Dabringhaus und Grimm’s series of Cage piano music
is an outstanding addition to the catalogue, and this disc of music
for voice merely reiterates the hypnotic beauty and seemingly endless
invention of this composer’s music. The excellent vocalist (voice ranges
do not mean much in reference to this music) is Anna Clementi, the daughter
of composer Aldo Clementi (who incidentally was an acquaintance of Cage).
Whereas Cage’s piano music takes up a multiplicity
of discs, the works for voice and piano can be accommodated on one.
And a fascinating disc it is, too. Here is a record that invites (or
even necessitates) repeated listening for the pieces to slowly yield
their secrets to the listener.
Four Walls, which takes up just under an hour
of the total playing time, was written for a choreography for Merce
Cunningham. It was premiered in August 1944, but seems to have been
pretty much neglected since. Satie-influenced in its emphasis on repetition
of certain chords and sequences, it limits itself to the white keys
of the piano, voice and piano are not even heard together: the vocal
contribution is limited to a solo ‘Interlude’ of under three minutes’
duration to a text by Cunningham (texts are unfortunately not included),
so the emphasis is laid most definitely at Schleiermacher’s door. As
always, this pianist plays with the utmost sensitivity. He is clearly
steeped in this music and it is from this that his ability to communicate
stems. Much of Four Walls is deceptively simple and Schleiermacher
has the ability to make this element speak volumes: he plays single
lines absolutely compellingly. No less impressive, and intimately related
to this, is the fact that silences (as always an integral part of Cage’s
musical lexicon) are grippingly held. Cage’s gripping use of registral
extremes (nowhere more excitingly heard than in the final Scene XII)

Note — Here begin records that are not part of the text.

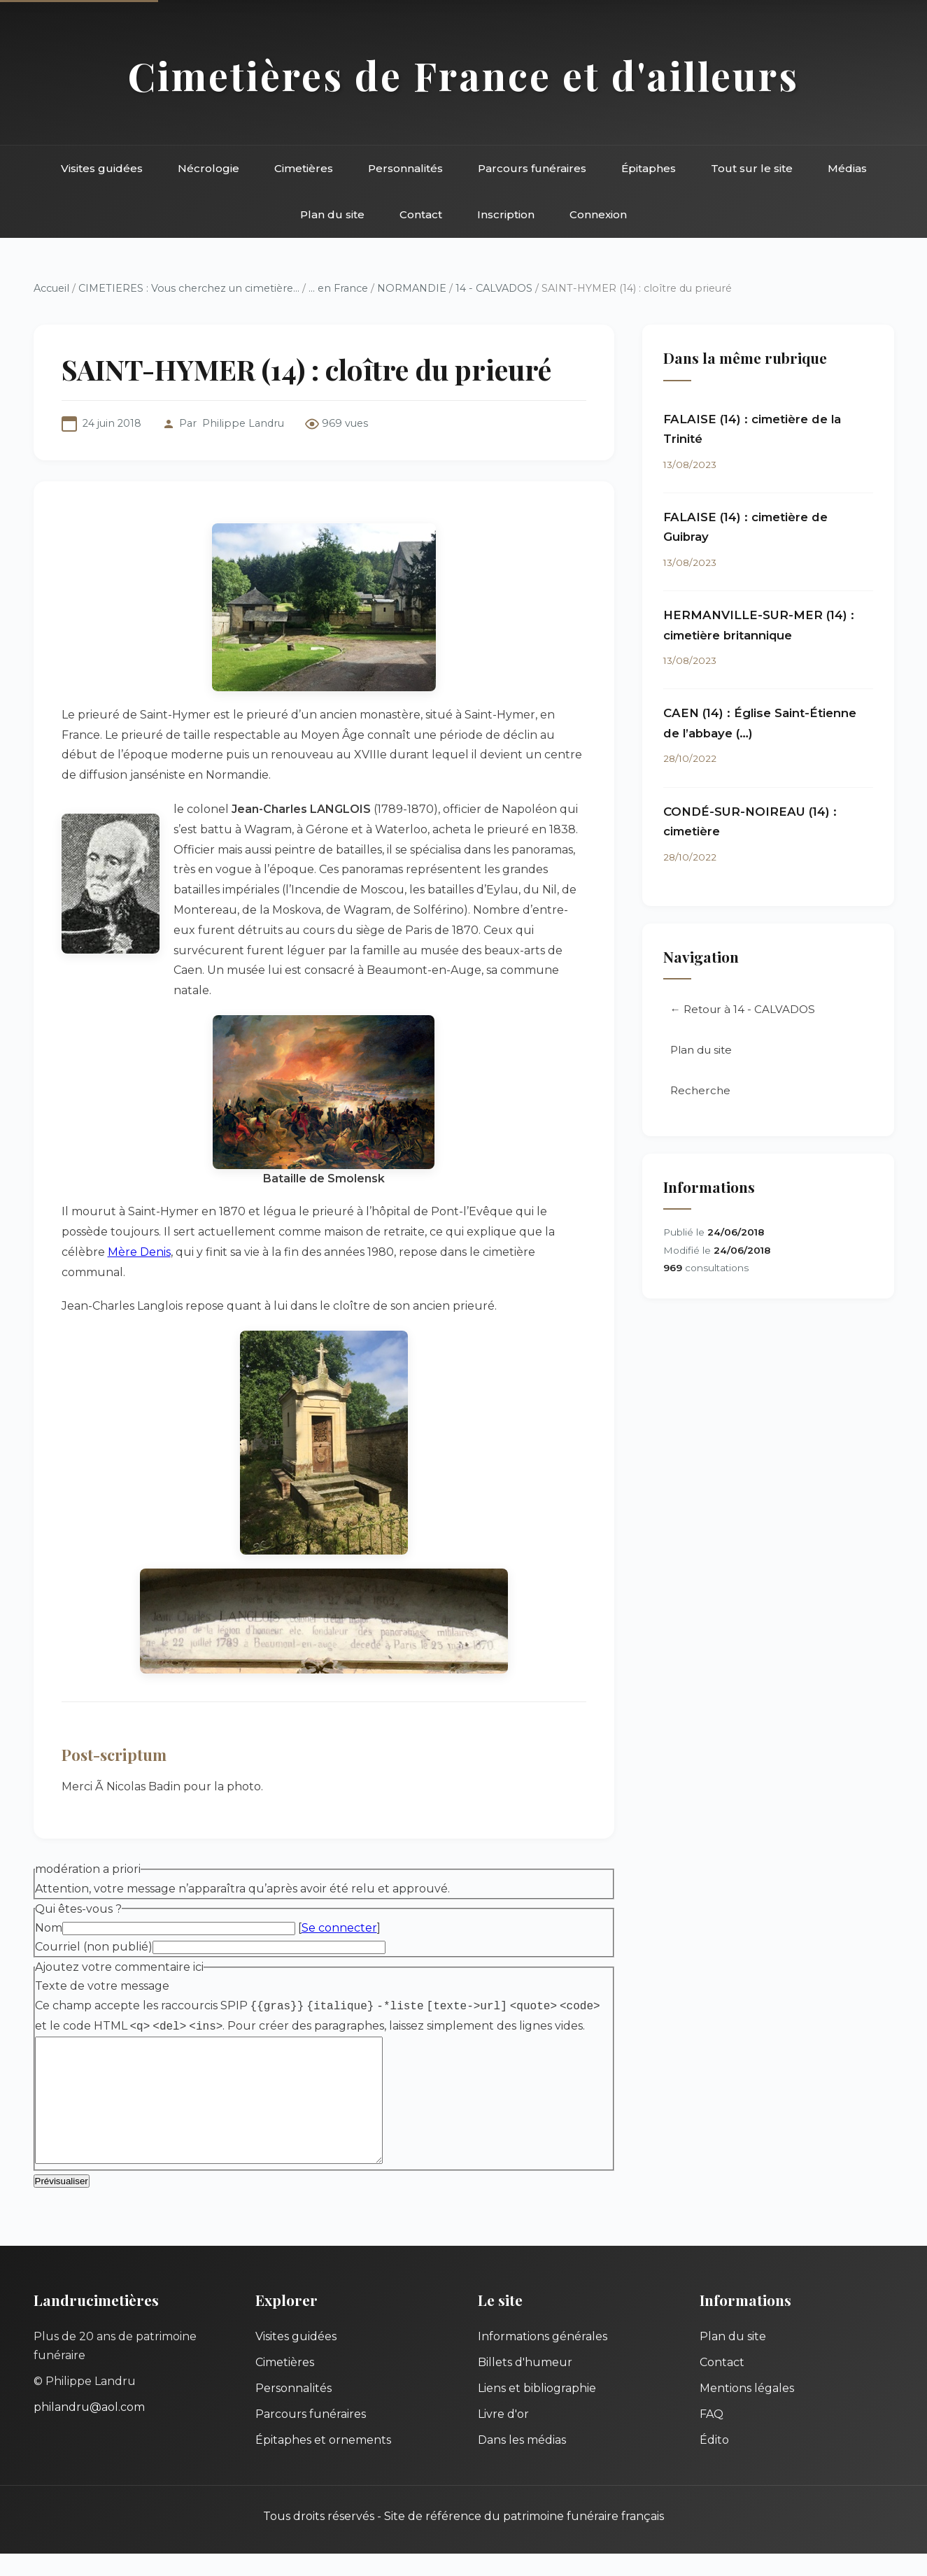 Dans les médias (522, 2462)
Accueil (51, 288)
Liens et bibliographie (537, 2410)
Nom (48, 1927)
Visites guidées (102, 168)
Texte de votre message (102, 1986)
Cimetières (303, 168)
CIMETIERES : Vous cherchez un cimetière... (188, 288)
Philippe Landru (243, 423)
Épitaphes (648, 168)
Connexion (598, 214)
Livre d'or (503, 2436)
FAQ (711, 2436)
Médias (847, 168)
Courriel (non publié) (94, 1946)
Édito (714, 2462)
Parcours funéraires (532, 168)
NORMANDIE (411, 288)
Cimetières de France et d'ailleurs (463, 75)
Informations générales (542, 2358)
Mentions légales (747, 2410)
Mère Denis (139, 1252)
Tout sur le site (752, 168)
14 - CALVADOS (493, 288)
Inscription (506, 214)
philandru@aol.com (89, 2429)
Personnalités (405, 168)
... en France (338, 288)
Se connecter (339, 1927)
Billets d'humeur (525, 2384)
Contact (420, 214)
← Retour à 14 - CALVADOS (742, 1009)
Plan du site (332, 214)
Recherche (700, 1090)
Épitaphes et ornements (323, 2462)
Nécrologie (208, 168) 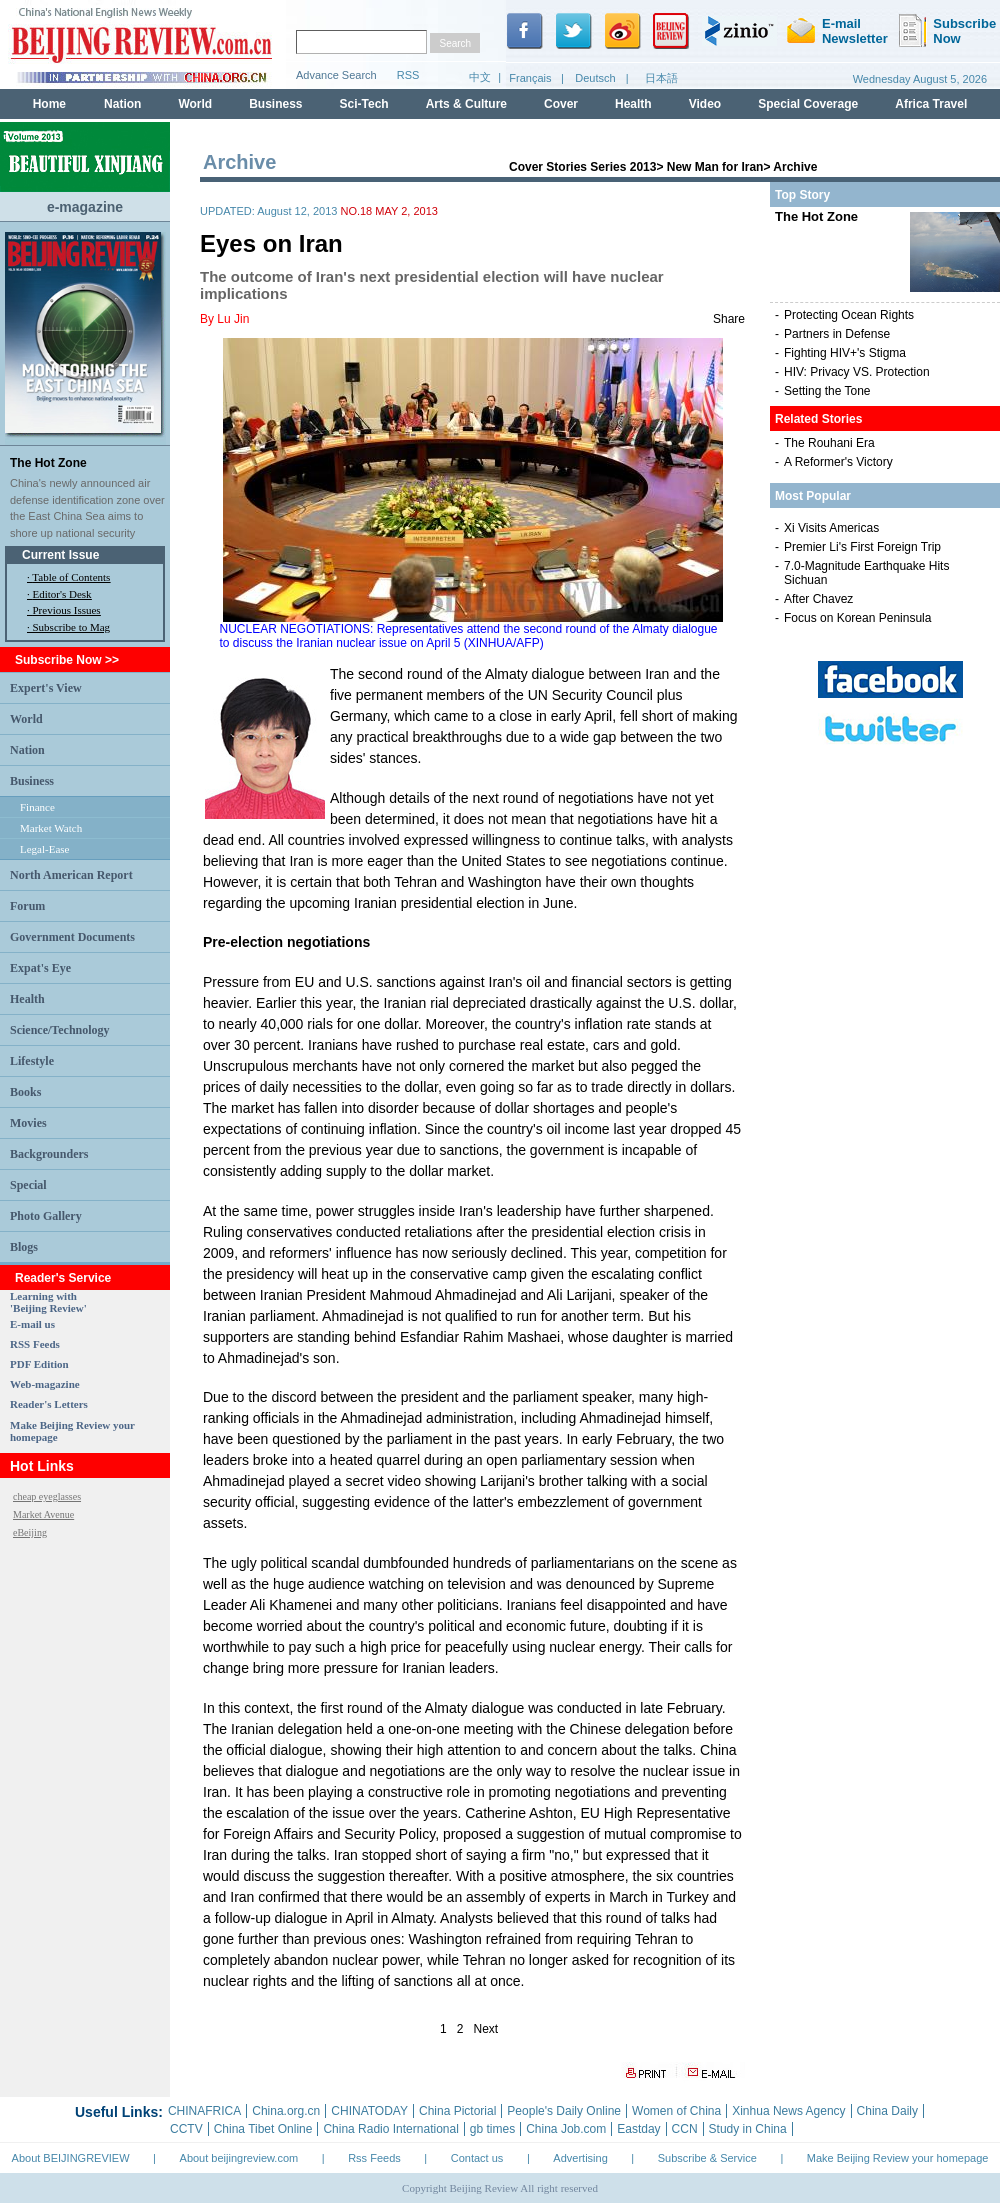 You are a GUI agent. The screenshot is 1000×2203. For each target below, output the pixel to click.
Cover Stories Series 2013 (582, 167)
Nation (27, 750)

is most telling. Throughout one can hear the care Schleiermacher put
in to this performance. He exudes total concentration; the voicing and
weighting of his chords is consistently fascinating; his repetition
of Cage’s obsessively repeated units is hypnotic.
Anna Clementi has much more to do in the remaining
pieces on the disc. A Flower (1950, wordless) and The Wonderful
Widow of Eighteen Springs (1942, text James Joyce, from Finnigan’s
Wake) are both written for ‘Voice and Closed Piano’: the pianist’s
role is to drum precisely-notated rhythms out on the piano-lid (quite
simple in the former piece, more complex in the latter). The effect
is of voice accompanied by muted bongos, whose rhythms comment upon
but never overtly contradict the vocal patterns. A Flower includes
some witty ‘quacking’ noises from the vocalist, but its main effect
is almost of a vocal imitation of a shakuhachi, the disembodied meanderings
of the vocal line almost impossibly beautiful.

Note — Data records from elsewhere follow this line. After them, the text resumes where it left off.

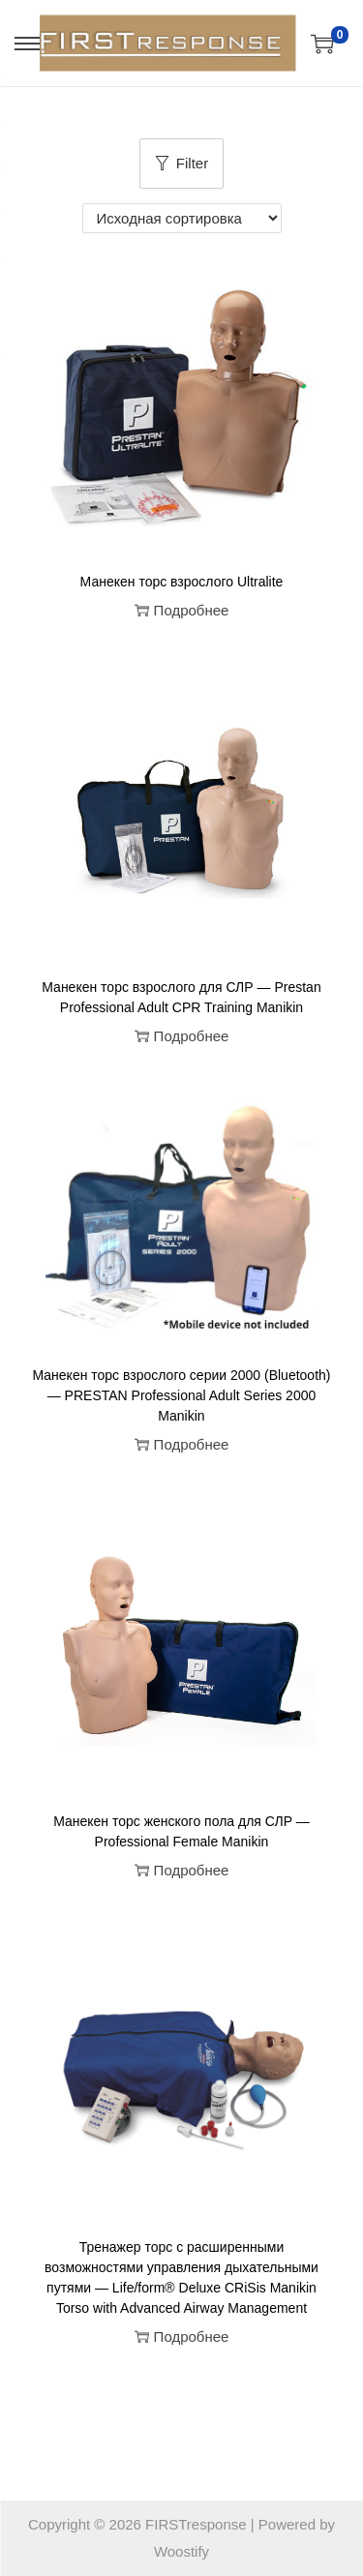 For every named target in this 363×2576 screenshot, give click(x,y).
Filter (181, 163)
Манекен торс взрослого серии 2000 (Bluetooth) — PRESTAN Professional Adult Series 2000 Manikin (181, 1395)
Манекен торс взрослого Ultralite (182, 581)
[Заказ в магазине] (182, 218)
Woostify (181, 2551)
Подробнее (182, 610) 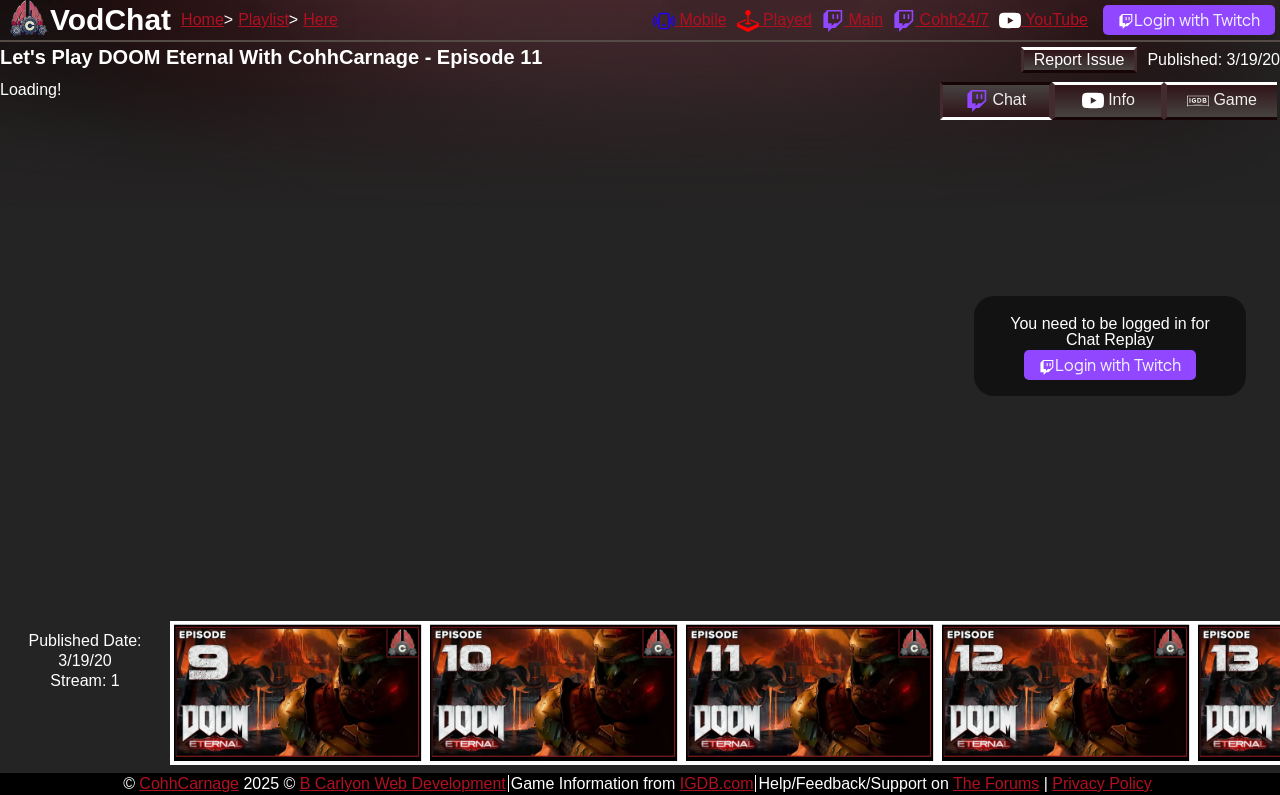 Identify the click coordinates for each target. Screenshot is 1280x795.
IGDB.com (717, 783)
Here (320, 19)
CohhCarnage (189, 783)
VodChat (110, 19)
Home (202, 19)
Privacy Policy (1102, 783)
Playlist (263, 19)
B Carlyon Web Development (403, 783)
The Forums (996, 783) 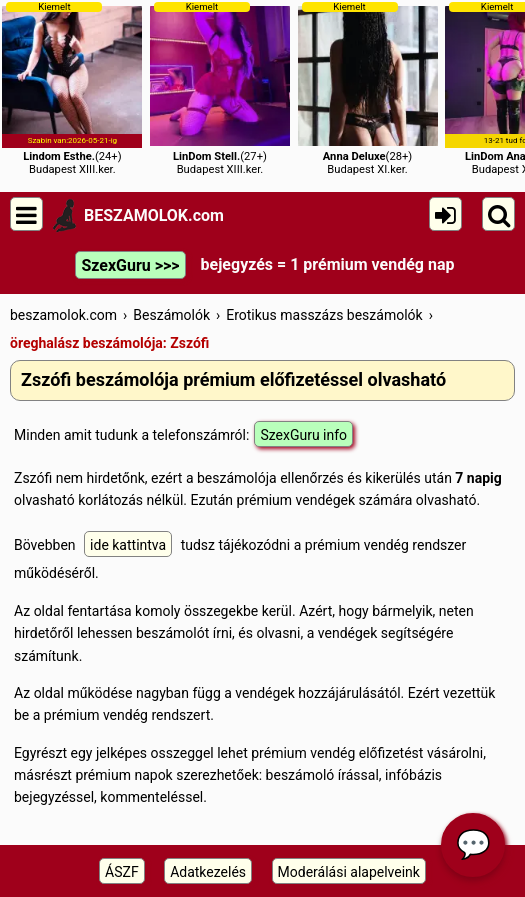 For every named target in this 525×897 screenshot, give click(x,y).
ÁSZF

Clementi despatches the solo Experiences II (1944-48,
text e. e. cummings) with an artless simplicity that gives it a true
folk-music quality, the only difference being the (typically Cageian)
long silences between verses. She is asleep (1943, for voice
and prepared piano) is part of an unfinished composition. The pianist’s
part is based on only four notes (the piece lasts 6.54), but Cage’s
manipulation of these pitches and the voice (including vocal effects)
is gripping.
What many people interpret as typical Cage is seen
in the overt gesturalism of Nowth upon Nacht (1984, text James
Joyce, in memoriam Cathy Berberian). The pianist’s role is to slam the
piano-lid three times. The first inaugurates the piece, followed by
half shouted-half screamed declamation of Joyce’s text. Perhaps Anna
Clementi’s response is not quite as visceral as Cage intended it, but
it’s close. Indeed, throughout Anna Clementi’s contribution is as sensitive
as it is wide-ranging. She can capture the artless simplicity of the
folk-song like pieces as easily as the more demanding, demonstrative
ones.
Schleiermacher’s devotion to this repertoire is obvious.

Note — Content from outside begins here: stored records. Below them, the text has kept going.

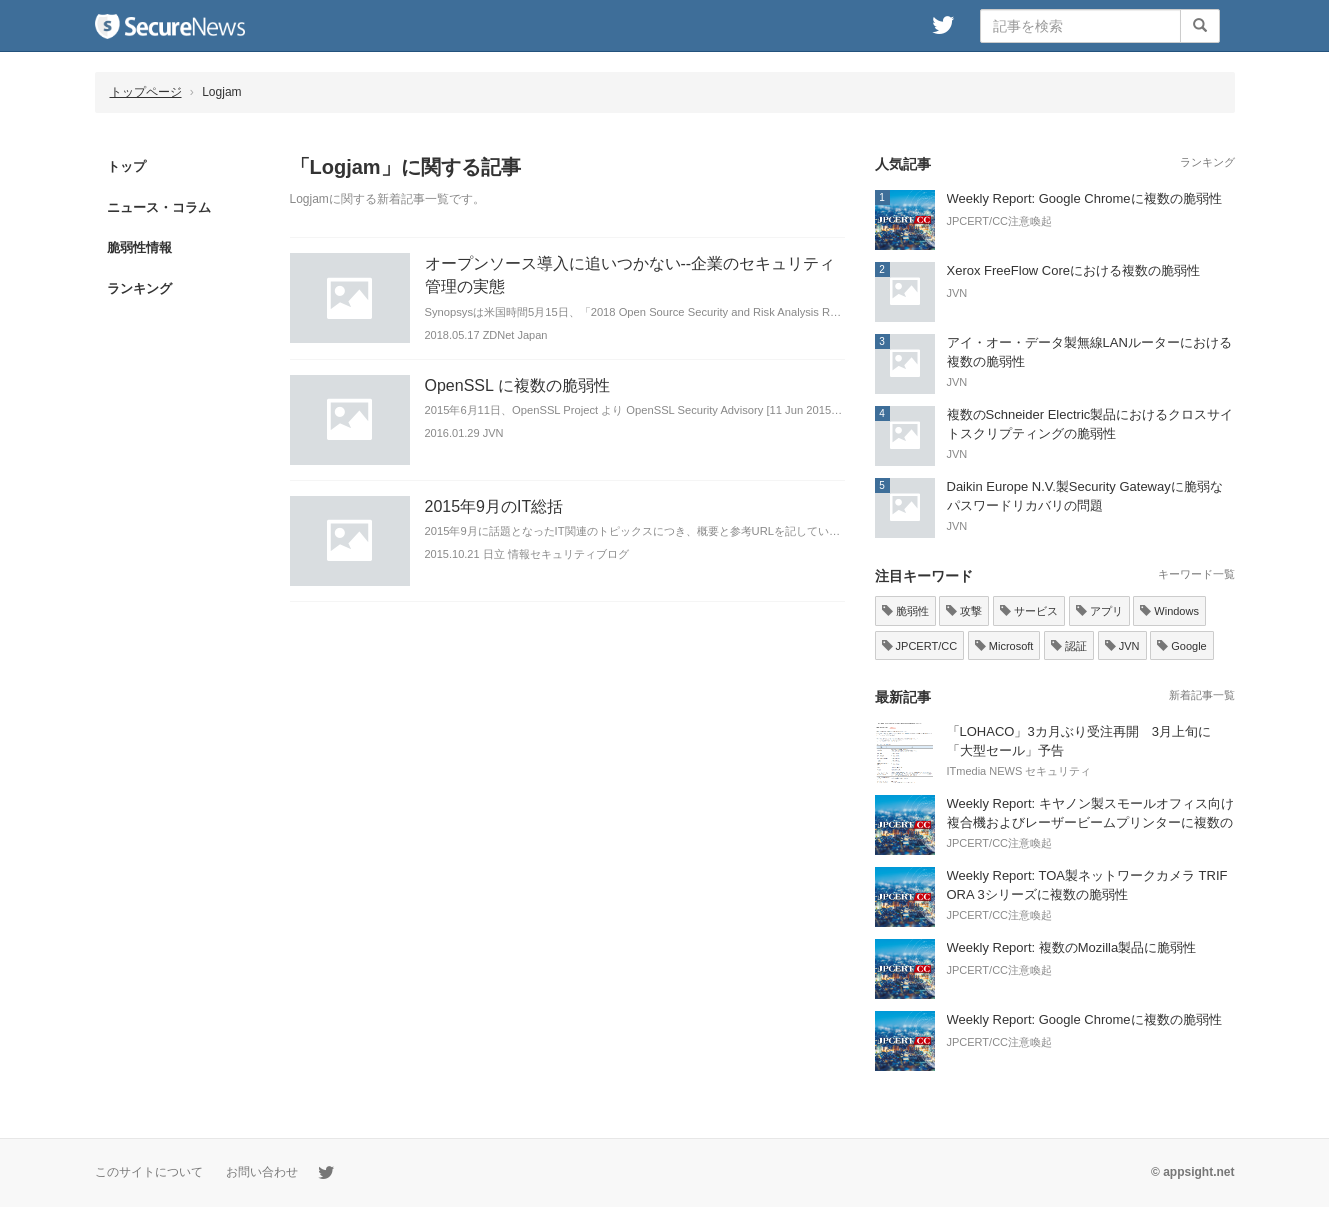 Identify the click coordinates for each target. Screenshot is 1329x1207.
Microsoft (1004, 646)
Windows (1169, 611)
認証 (1069, 646)
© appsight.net (1193, 1172)
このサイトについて (149, 1172)
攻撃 (964, 611)
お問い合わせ (262, 1172)
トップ (126, 166)
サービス (1029, 611)
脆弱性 (905, 611)
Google (1182, 646)
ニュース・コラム (159, 207)
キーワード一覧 (1196, 574)
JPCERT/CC (920, 646)
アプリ (1099, 611)
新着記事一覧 (1202, 695)
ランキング (139, 288)
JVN (1122, 646)
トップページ (146, 92)
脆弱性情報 (139, 247)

His technique seems to know no bounds (see also my review
of his disc of music of the Darmstadt School, also on Dabringhaus and
Grimm), and he has immersed himself in Cage’s world so much that this
music comes out as second nature.
This Dabringhaus und Grimm issue would actually serve
as a perfect one-disc introduction to the world of John Cage, and hopefully
will direct listeners in the direction of the rest of their ongoing
Cage project. Unhesitatingly recommended.